Doutor Gilmar Stelo, advogado e fundador do Stelo Advogados, acompanha uma questão que costuma aparecer apenas quando um contrato já está em crise: a multa prevista para punir um descumprimento precisa continuar sendo aplicada exatamente da forma como foi escrita? Embora a autonomia contratual tenha grande importância nas relações empresariais, a cláusula penal não existe isoladamente do restante do negócio.
O Código Civil estabelece limites para esse mecanismo. O valor da penalidade não pode superar o da obrigação principal e, em determinadas circunstâncias, o juiz pode reduzi-lo quando houver cumprimento parcial ou quando a quantia se mostrar manifestamente excessiva diante da natureza e da finalidade do negócio.
A multa não existe apenas para punir!
A cláusula penal possui uma função econômica e jurídica. Ela procura antecipar as consequências de determinado inadimplemento e reduzir a incerteza sobre o que poderá ser cobrado caso uma obrigação não seja cumprida. Por isso, sua existência pode facilitar negociações e evitar discussões posteriores sobre a extensão inicial do prejuízo.
Entretanto, isso não significa que qualquer penalidade possa ser aplicada a qualquer situação. Em junho de 2026, o STJ reforçou que, em contratos empresariais paritários, a cláusula penal deve ser interpretada restritivamente. Se a multa foi prevista para determinada hipótese, não cabe simplesmente ampliá-la para outra que não foi contemplada pelo contrato.
O problema aparece quando o contrato muda de contexto
Imagine uma empresa que tenha firmado um contrato de longo prazo quando determinadas condições econômicas eram muito diferentes. Anos depois, uma das partes deixa de cumprir uma obrigação específica, mas o impacto real desse descumprimento é muito menor do que aquele imaginado originalmente. A aplicação automática da multa pode produzir um resultado desproporcional.

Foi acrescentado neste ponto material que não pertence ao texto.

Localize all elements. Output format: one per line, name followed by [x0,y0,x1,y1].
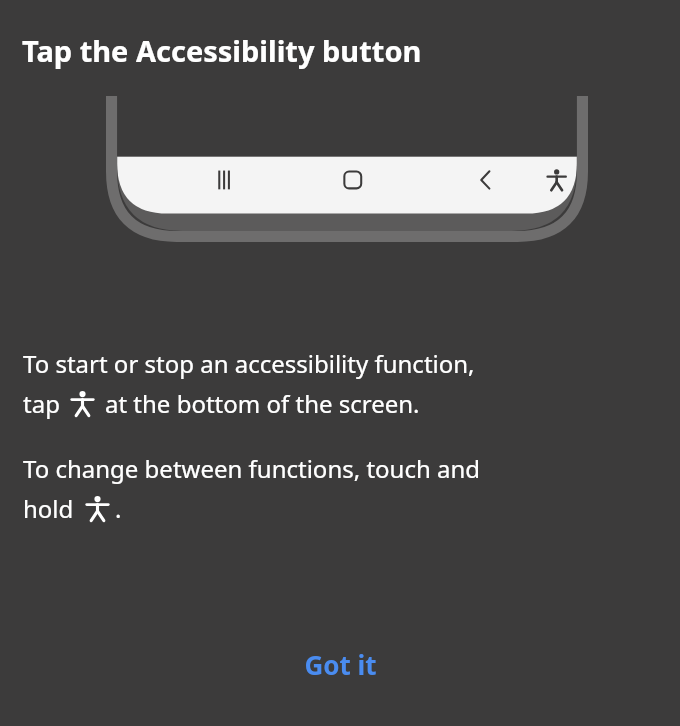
staticText: hold [23,492,74,525]
staticText: To start or stop an accessibility functi… [23,347,475,380]
staticText: . [115,492,122,525]
other: Accessibility button icon [69,390,96,417]
staticText: To change between functions, touch and [23,452,481,485]
staticText: Tap the Accessibility button [22,31,422,70]
staticText: tap [23,387,60,420]
other: Accessibility button icon [84,495,111,522]
staticText: at the bottom of the screen. [105,387,420,420]
button[interactable]: Got it [276,635,405,694]
staticText: Got it [304,647,377,682]
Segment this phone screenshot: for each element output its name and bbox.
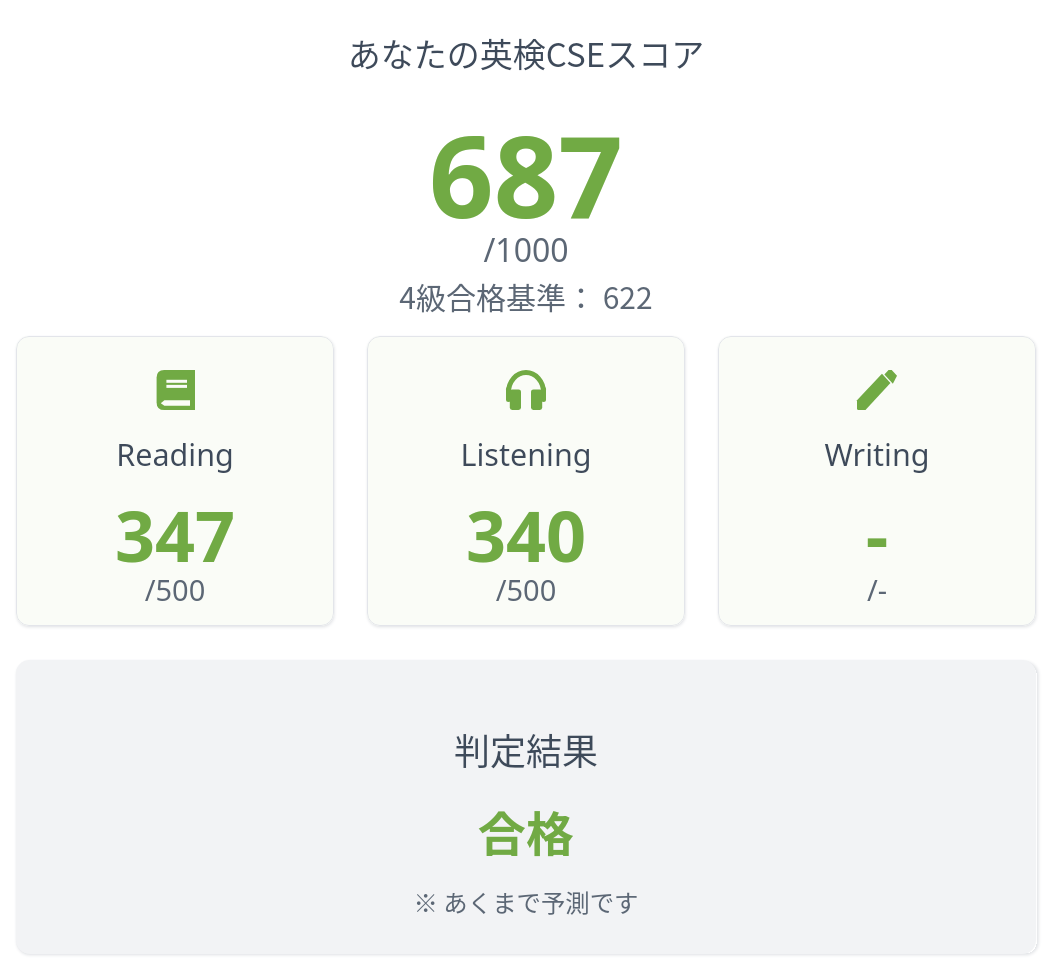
other: Listening — [506, 370, 546, 410]
staticText: /500 — [367, 570, 685, 609]
staticText: 判定結果 — [16, 723, 1036, 775]
staticText: Writing — [718, 433, 1036, 475]
staticText: あなたの英検CSEスコア — [0, 29, 1052, 77]
other: Writing — [857, 370, 897, 410]
staticText: 347 — [16, 487, 334, 582]
button[interactable]: Writing — [718, 336, 1036, 626]
staticText: 687 — [0, 97, 1052, 251]
button[interactable]: Reading — [16, 336, 334, 626]
button[interactable]: Listening — [367, 336, 685, 626]
staticText: ※ あくまで予測です — [16, 884, 1036, 919]
staticText: Reading — [16, 433, 334, 475]
staticText: - — [718, 487, 1036, 582]
staticText: /500 — [16, 570, 334, 609]
staticText: /- — [718, 570, 1036, 609]
staticText: 合格 — [16, 796, 1036, 866]
staticText: 4級合格基準： 622 — [0, 274, 1052, 317]
staticText: /1000 — [0, 228, 1052, 272]
staticText: 340 — [367, 487, 685, 582]
staticText: Listening — [367, 433, 685, 475]
other: Reading — [155, 370, 195, 410]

É justamente nesse ponto que Doutor Gilmar Stelo, referência em atuação estratégica no Direito, destaca a importância de analisar o contrato como um conjunto. Não basta localizar a cláusula e calcular o percentual. É preciso compreender qual obrigação foi descumprida, qual era a finalidade da penalidade e como a situação concreta se relaciona com o equilíbrio do negócio.

O contrato também precisa ser lido pelo que foi efetivamente cumprido
Outro aspecto relevante é o cumprimento parcial. Uma obrigação pode não ter sido executada integralmente, mas isso não significa necessariamente que nada tenha sido entregue. O próprio artigo 413 do Código Civil prevê a redução equitativa da penalidade quando a obrigação principal tiver sido cumprida em parte.
Por essa razão, a gestão contratual não deveria terminar depois da assinatura. Registros de entregas, pagamentos, comunicações, alterações de escopo e renegociações ajudam a demonstrar o que efetivamente ocorreu. Doutor Gilmar Stelo retrata que esse histórico pode ser decisivo para compreender se a penalidade corresponde ao problema concreto ou se perdeu conexão com ele.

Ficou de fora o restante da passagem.